El mandatario minimiza el impacto del alza del crudo pese a la tensión global.
El presidente de Estados Unidos, Donald Trump, aseguró que se siente conforme con el comportamiento actual de los precios del petróleo, a pesar de las tensiones generadas por el conflicto con Irán.
“Un precio pequeño a pagar”
Trump ha reiterado que el aumento del crudo no representa un problema significativo, calificándolo como un costo menor frente a los objetivos estratégicos de su administración.
El mandatario ha defendido que el encarecimiento del petróleo es “un precio muy pequeño a pagar por la seguridad y la paz mundial” en el contexto de la ofensiva contra Irán.
Contexto de subida del petróleo
Las declaraciones se producen en medio de una fuerte volatilidad en los mercados energéticos, impulsada por:
- el conflicto militar en Medio Oriente
- las amenazas de bloqueo en el estrecho de Ormuz
- la incertidumbre sobre el suministro global
Estas tensiones han llevado el precio del barril nuevamente cerca o por encima de los 100 dólares.
Seguridad por encima de la economía
Trump ha dejado claro que su prioridad es la seguridad nacional, incluso si eso implica impactos económicos a corto plazo.
En ese sentido, ha reconocido que los precios pueden mantenerse elevados temporalmente, aunque insiste en que bajarán una vez termine el conflicto.
Una postura polémica
Las declaraciones han generado debate, ya que el alza del petróleo impacta directamente:
- el precio de los combustibles
- el costo del transporte
- la inflación global
Aun así, el presidente estadounidense ha restado importancia a estas consecuencias en el corto plazo.
Impacto global
El aumento del crudo no solo afecta a Estados Unidos, sino también a economías altamente dependientes del petróleo importado, especialmente en Europa y Asia.
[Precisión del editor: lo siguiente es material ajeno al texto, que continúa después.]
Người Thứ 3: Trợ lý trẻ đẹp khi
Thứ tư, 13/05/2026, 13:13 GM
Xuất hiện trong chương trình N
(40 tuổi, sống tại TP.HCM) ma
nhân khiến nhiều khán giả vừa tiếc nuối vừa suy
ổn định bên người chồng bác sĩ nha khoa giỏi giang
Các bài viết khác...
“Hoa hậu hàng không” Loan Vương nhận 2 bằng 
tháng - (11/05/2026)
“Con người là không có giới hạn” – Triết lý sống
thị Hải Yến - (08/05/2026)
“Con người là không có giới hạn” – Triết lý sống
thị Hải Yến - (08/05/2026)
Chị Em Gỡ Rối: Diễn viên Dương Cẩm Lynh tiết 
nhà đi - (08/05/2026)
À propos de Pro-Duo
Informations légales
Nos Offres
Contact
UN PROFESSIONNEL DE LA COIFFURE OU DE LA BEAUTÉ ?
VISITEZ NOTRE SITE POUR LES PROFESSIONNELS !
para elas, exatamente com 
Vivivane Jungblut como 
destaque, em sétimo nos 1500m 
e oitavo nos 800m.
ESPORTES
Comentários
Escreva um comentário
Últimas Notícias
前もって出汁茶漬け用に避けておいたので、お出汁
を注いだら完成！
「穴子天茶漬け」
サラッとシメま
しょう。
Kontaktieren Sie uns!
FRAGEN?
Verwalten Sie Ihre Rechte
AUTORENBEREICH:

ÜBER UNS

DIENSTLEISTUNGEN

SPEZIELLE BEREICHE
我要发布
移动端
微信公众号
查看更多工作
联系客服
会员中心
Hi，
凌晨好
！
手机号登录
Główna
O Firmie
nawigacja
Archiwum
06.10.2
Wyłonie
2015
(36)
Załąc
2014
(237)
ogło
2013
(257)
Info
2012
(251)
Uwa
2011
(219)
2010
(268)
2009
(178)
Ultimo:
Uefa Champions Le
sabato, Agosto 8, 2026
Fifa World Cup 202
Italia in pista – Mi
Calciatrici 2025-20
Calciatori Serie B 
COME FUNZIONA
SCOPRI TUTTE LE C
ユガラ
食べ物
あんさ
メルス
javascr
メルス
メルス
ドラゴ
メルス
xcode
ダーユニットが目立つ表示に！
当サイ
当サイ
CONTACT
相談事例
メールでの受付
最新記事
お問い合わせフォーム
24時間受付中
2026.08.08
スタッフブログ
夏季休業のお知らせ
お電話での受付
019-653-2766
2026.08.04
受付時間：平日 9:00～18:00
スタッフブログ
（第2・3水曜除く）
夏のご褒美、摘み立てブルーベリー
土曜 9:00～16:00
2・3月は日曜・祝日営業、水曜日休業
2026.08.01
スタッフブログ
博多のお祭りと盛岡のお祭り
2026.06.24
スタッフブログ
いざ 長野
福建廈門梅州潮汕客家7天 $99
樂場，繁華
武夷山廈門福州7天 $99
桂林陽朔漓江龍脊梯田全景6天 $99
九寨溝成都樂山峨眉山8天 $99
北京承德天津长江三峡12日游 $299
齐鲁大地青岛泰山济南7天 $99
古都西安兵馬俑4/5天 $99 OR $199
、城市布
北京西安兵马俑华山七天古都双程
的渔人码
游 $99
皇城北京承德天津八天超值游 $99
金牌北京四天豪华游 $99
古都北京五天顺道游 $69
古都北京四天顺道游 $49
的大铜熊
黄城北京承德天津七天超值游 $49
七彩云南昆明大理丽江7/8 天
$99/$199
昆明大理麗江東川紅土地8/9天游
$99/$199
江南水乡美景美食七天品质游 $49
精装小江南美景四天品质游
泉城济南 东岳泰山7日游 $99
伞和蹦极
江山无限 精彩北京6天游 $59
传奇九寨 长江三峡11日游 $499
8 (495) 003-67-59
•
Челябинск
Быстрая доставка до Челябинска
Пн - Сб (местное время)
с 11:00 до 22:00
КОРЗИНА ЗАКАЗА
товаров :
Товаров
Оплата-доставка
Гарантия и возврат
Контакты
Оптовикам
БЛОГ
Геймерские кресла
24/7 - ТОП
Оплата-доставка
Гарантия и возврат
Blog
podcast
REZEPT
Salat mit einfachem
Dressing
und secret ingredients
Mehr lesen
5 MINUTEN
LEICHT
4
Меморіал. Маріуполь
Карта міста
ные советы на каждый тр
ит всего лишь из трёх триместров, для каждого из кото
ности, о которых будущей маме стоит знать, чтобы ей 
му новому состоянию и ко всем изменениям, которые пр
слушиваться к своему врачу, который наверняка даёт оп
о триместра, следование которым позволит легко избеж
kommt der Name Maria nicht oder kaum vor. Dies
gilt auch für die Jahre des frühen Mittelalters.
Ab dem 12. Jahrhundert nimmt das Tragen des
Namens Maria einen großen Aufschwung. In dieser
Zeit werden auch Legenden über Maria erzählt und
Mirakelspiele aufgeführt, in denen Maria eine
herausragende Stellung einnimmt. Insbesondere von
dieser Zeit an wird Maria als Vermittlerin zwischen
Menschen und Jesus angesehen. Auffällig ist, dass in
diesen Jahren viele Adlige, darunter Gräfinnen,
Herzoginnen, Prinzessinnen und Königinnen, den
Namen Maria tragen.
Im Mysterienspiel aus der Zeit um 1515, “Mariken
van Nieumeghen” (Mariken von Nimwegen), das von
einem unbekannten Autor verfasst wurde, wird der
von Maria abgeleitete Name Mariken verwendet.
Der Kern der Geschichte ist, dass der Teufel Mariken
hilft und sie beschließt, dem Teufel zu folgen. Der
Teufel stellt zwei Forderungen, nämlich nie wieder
Organismos internacionales han advertido que una escalada prolongada podría afectar el crecimiento global e incluso provocar una recesión.
Un mensaje en medio de la tensión
Las declaraciones de Trump refuerzan su postura de confrontación frente a Irán, en un momento en que la crisis energética se ha convertido en uno de los principales efectos del conflicto.